■ Problem statement:
Each line that includes "receive" must be copied from the records.

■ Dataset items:

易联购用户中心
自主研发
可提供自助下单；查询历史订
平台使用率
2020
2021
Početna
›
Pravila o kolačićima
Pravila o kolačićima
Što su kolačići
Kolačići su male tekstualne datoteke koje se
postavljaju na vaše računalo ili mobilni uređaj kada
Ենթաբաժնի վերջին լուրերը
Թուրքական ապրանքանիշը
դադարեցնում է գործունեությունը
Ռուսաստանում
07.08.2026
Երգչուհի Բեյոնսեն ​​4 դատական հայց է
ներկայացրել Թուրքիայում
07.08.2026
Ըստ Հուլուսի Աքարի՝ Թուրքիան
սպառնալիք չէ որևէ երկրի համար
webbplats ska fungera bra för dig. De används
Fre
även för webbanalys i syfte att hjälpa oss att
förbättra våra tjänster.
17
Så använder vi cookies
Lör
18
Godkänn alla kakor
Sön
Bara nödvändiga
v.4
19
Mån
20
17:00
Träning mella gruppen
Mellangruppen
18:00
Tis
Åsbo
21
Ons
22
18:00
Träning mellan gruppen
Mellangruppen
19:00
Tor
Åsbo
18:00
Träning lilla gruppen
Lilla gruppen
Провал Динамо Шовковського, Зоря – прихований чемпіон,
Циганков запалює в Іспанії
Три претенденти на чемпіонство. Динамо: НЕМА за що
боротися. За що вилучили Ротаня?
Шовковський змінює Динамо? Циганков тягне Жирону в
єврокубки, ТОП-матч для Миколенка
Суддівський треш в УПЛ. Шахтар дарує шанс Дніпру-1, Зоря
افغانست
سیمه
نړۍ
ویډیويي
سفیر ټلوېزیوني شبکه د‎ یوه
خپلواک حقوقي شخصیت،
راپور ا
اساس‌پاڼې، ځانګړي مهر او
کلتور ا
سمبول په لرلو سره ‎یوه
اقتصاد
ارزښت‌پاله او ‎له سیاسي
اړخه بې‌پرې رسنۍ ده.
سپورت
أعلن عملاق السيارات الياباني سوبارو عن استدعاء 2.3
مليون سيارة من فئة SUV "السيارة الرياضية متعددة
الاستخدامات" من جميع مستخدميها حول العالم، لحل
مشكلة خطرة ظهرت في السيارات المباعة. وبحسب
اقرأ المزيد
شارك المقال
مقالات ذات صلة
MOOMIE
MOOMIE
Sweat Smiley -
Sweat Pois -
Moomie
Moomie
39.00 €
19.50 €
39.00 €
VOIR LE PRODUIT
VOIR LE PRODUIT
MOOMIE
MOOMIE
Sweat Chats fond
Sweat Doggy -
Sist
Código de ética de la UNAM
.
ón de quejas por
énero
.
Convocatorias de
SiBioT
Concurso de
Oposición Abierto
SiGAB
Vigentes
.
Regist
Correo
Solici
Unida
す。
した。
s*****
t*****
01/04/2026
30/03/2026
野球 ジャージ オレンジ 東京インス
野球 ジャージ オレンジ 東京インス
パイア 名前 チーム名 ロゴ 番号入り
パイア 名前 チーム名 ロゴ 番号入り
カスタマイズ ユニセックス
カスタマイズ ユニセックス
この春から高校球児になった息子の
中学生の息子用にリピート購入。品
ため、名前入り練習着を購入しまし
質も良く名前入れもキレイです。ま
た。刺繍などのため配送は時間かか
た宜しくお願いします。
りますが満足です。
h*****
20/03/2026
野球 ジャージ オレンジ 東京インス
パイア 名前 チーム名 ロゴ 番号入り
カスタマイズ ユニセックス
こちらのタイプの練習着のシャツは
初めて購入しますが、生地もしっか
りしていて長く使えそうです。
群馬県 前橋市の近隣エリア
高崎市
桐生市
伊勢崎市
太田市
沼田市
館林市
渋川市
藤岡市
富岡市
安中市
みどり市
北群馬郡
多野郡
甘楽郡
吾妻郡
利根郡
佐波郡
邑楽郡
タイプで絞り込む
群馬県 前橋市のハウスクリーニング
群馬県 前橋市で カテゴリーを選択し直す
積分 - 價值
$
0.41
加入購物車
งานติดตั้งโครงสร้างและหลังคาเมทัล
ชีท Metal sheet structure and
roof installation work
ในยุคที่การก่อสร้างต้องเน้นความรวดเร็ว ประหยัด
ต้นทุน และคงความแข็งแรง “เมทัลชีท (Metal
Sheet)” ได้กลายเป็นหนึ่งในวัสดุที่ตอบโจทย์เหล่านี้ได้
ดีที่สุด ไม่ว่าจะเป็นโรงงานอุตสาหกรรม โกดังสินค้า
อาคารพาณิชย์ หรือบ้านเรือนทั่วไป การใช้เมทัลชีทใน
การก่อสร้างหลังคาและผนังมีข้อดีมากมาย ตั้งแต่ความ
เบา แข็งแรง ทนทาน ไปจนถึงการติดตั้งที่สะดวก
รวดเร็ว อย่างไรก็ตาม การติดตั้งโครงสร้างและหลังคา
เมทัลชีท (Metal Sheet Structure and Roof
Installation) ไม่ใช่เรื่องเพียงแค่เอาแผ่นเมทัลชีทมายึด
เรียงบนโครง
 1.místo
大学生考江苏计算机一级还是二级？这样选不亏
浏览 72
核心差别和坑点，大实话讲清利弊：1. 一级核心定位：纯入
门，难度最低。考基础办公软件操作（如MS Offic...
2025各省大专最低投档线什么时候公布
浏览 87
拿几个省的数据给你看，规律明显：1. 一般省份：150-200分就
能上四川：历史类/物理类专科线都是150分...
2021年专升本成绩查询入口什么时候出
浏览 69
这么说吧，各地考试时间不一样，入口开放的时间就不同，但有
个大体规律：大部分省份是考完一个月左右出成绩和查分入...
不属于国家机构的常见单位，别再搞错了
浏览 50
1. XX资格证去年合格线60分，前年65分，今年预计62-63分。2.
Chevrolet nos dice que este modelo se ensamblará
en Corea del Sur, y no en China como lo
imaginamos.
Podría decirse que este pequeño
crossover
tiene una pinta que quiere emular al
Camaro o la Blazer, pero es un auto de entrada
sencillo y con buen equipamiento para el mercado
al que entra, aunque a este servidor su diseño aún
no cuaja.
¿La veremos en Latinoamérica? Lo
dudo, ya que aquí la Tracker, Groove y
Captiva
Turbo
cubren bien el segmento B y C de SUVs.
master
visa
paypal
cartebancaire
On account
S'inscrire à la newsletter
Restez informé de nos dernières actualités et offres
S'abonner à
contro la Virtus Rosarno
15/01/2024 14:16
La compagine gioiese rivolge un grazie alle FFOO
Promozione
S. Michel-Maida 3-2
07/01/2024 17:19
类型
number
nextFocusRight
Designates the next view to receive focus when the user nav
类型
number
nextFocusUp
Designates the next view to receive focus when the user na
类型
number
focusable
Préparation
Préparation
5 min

■ Solution for this exercise:
Designates the next view to receive focus when the user nav
Designates the next view to receive focus when the user na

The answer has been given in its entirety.